GeneArt Perfect Match TALs来源于GeneArt Precision TALs。GeneArt Perfect Match TALs采用了一个新的设计以去除5’端碱基限制,因此可以被设计为靶向基因组内的任何序列。它们在TAL效应子的N末端带有3个氨基酸的突变,从而将5’结合基序转变为一个通用结合基序,可以结合任意碱基:A,G,C或T。这些PerfectMatch TALs可以是带有Fok1核酸酶的Invitrogen Gateway入门载体,也可以是可在哺乳动物系统表达的带有CMV启动子的表达载体。PerfectMatch TALs的表现和最初的Precision TALs一样或更好。目前,GeneArtPerfectMatch TALs仅提供带有核酸酶功能的形式(Fok1核酸酶对),而Precision TALs提供核酸酶功能(Fok1核酸酶对),激活子功能(VP16或VP64),抑制子功能(KRAB),或者定制功能(MCS载体)。

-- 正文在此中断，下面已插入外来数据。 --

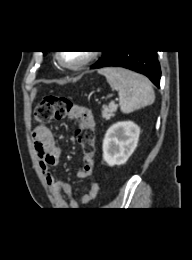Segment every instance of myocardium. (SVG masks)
Listing matches in <instances>:
<instances>
[{"instance_id": "1", "label": "myocardium", "mask_w": 192, "mask_h": 260, "mask_svg": "<svg viewBox=\"0 0 192 260\" xmlns=\"http://www.w3.org/2000/svg\"><path fill=\"white\" fill-rule=\"evenodd\" d=\"M96 54L93 51H88L87 55L78 63L75 64H69L67 63L64 58H63V52H59L58 53V61L60 62V64L70 70H79L82 69L83 67H85L86 65H88L91 61L94 60Z\"/></svg>"}]
</instances>
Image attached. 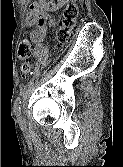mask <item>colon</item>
<instances>
[{
    "instance_id": "colon-1",
    "label": "colon",
    "mask_w": 123,
    "mask_h": 167,
    "mask_svg": "<svg viewBox=\"0 0 123 167\" xmlns=\"http://www.w3.org/2000/svg\"><path fill=\"white\" fill-rule=\"evenodd\" d=\"M79 9L77 4L72 0L65 7L62 19L57 30L56 41L58 46L65 45L71 36V32L75 26ZM31 52V44L29 40L24 39L18 47V56L22 60L21 72L23 77H29L33 74V63L29 58Z\"/></svg>"
}]
</instances>
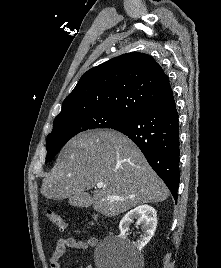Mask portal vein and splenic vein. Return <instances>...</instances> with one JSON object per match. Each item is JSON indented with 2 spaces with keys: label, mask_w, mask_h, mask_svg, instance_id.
Instances as JSON below:
<instances>
[{
  "label": "portal vein and splenic vein",
  "mask_w": 221,
  "mask_h": 268,
  "mask_svg": "<svg viewBox=\"0 0 221 268\" xmlns=\"http://www.w3.org/2000/svg\"><path fill=\"white\" fill-rule=\"evenodd\" d=\"M97 187H98L99 189H101V188L103 187V185H102V184H98ZM108 199H109V200H119L120 198L109 197Z\"/></svg>",
  "instance_id": "portal-vein-and-splenic-vein-1"
}]
</instances>
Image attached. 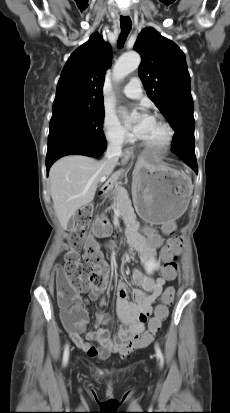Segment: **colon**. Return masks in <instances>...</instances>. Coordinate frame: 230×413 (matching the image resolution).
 <instances>
[{
  "label": "colon",
  "instance_id": "1",
  "mask_svg": "<svg viewBox=\"0 0 230 413\" xmlns=\"http://www.w3.org/2000/svg\"><path fill=\"white\" fill-rule=\"evenodd\" d=\"M93 216L94 208L92 205H86L78 211L76 226L67 240L70 250L65 256L64 265L57 269L58 302L64 311H73L76 318L81 316V310L76 304V292L102 287L108 272V265L104 260L100 245L87 232L92 227L96 233H100L105 229L107 222L104 218H99L93 223ZM181 245L180 237H172L168 240L163 252L164 268L161 269V276L166 277L168 281L175 280L177 276L178 263L176 259ZM81 251H83L85 262L90 267L89 271H86L81 260ZM173 296L172 291L163 294L161 303L156 307L155 314L149 321L147 331L139 339L130 341L125 346L126 355L137 348L148 345L153 340L162 321L168 315V305L172 303Z\"/></svg>",
  "mask_w": 230,
  "mask_h": 413
}]
</instances>
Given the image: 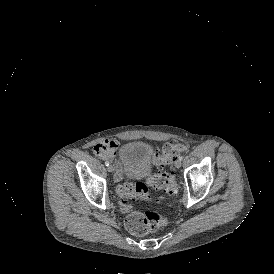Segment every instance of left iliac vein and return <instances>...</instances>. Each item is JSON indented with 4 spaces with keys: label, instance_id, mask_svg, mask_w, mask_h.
I'll list each match as a JSON object with an SVG mask.
<instances>
[{
    "label": "left iliac vein",
    "instance_id": "1",
    "mask_svg": "<svg viewBox=\"0 0 274 274\" xmlns=\"http://www.w3.org/2000/svg\"><path fill=\"white\" fill-rule=\"evenodd\" d=\"M174 166H175L176 168H180V167H181V161H180L179 159L176 160L175 163H174Z\"/></svg>",
    "mask_w": 274,
    "mask_h": 274
}]
</instances>
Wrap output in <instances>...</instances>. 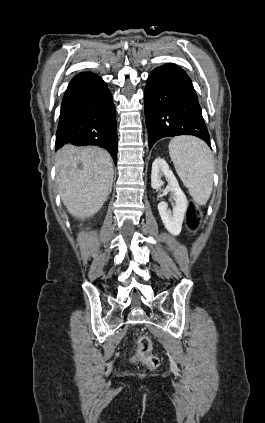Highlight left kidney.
I'll return each instance as SVG.
<instances>
[{
  "instance_id": "left-kidney-1",
  "label": "left kidney",
  "mask_w": 265,
  "mask_h": 423,
  "mask_svg": "<svg viewBox=\"0 0 265 423\" xmlns=\"http://www.w3.org/2000/svg\"><path fill=\"white\" fill-rule=\"evenodd\" d=\"M164 175L168 181L167 190L171 193L175 201L173 211L168 210L166 202L158 204V211L165 228L172 235H179L182 229V222L187 211L188 200L180 188L176 177L170 170L169 165L163 158H156L152 164L151 186L159 189L163 186L161 176Z\"/></svg>"
}]
</instances>
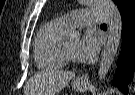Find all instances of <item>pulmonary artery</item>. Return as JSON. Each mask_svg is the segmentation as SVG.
Masks as SVG:
<instances>
[{"label": "pulmonary artery", "mask_w": 135, "mask_h": 95, "mask_svg": "<svg viewBox=\"0 0 135 95\" xmlns=\"http://www.w3.org/2000/svg\"><path fill=\"white\" fill-rule=\"evenodd\" d=\"M68 27L83 26L86 24H101L107 20V15L102 10H75L61 17Z\"/></svg>", "instance_id": "1"}]
</instances>
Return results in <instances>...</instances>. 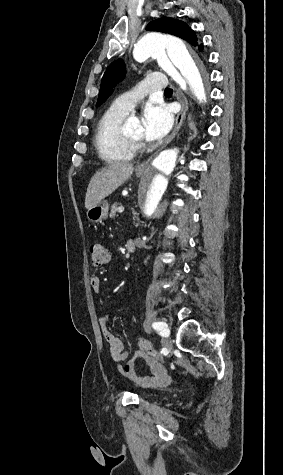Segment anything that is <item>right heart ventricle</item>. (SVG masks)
I'll list each match as a JSON object with an SVG mask.
<instances>
[{"label": "right heart ventricle", "mask_w": 283, "mask_h": 475, "mask_svg": "<svg viewBox=\"0 0 283 475\" xmlns=\"http://www.w3.org/2000/svg\"><path fill=\"white\" fill-rule=\"evenodd\" d=\"M128 111L122 110L111 104L100 116L97 121L94 142L101 157L106 162L129 161L134 158L129 154L118 155L114 152L113 146L120 139L122 123L126 118Z\"/></svg>", "instance_id": "1"}]
</instances>
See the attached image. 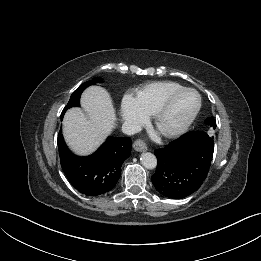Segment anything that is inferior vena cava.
Returning a JSON list of instances; mask_svg holds the SVG:
<instances>
[{
	"label": "inferior vena cava",
	"instance_id": "1",
	"mask_svg": "<svg viewBox=\"0 0 261 261\" xmlns=\"http://www.w3.org/2000/svg\"><path fill=\"white\" fill-rule=\"evenodd\" d=\"M122 130L125 134L134 135L141 131V126L135 122L126 121L122 125Z\"/></svg>",
	"mask_w": 261,
	"mask_h": 261
}]
</instances>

我们使用 Invitrogen GeneArt Genomic Cleavage Detection试剂盒比较了针对HPRT位点设计的GeneArt Perfect Match和Precision TALs的切割效率,并且发现对于相同目标区域GeneArt Perfect Match TALs表现出和GeneArt Precision TALs相同或更好的性能。

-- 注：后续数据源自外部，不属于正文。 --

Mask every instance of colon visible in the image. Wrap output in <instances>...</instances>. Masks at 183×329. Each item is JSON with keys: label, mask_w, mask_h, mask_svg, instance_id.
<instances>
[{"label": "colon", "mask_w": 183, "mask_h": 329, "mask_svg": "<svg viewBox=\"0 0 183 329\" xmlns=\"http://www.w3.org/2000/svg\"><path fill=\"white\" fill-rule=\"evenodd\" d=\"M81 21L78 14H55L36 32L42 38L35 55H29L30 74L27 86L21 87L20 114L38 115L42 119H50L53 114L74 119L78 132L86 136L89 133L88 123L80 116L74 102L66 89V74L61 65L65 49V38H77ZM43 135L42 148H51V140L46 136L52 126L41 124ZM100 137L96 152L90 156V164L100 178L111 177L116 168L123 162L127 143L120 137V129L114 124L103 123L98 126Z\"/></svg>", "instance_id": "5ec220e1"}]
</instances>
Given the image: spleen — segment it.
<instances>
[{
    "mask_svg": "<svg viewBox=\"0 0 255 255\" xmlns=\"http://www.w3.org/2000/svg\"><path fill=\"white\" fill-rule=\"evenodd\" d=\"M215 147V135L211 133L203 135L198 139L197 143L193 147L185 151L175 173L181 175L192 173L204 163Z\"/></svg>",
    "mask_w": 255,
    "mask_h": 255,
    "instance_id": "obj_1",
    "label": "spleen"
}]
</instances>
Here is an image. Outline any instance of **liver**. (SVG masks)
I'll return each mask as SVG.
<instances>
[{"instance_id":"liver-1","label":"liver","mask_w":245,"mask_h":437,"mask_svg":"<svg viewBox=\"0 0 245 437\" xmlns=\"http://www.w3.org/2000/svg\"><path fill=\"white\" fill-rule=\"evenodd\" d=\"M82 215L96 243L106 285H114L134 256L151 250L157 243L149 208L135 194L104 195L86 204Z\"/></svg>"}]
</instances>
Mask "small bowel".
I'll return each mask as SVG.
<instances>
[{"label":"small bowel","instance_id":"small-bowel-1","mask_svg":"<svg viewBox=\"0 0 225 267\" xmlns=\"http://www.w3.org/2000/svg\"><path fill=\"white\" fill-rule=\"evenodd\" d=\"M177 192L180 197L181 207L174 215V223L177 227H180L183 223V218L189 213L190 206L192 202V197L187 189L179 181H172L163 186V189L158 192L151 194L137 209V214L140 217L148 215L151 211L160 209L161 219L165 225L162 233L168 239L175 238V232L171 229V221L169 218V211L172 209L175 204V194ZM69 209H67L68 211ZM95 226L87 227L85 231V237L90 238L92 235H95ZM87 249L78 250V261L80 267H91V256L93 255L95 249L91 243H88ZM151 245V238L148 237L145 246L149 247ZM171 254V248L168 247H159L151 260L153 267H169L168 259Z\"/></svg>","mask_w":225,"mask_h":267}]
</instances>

GeneArtPerfectMatch TALs提高了设计TAL效应子的灵活性,并使得一对TAL效应子间保持15–16 bp的间隔成为可能,从而获得了最大的TAL效应子效率。

设计TAL序列有可用的指南吗?

以下是我们的建议:

GeneArt Precision TALs允许构建针对18或24个碱基对的DNA靶标的TAL效应子功能性蛋白。

每个目标位点必须在5’末端之前有一个碱基T,因为TAL效应子蛋白包含一个保守的T-结合基序。该5’T不包含在被选作特异性靶标的18或24个碱基中。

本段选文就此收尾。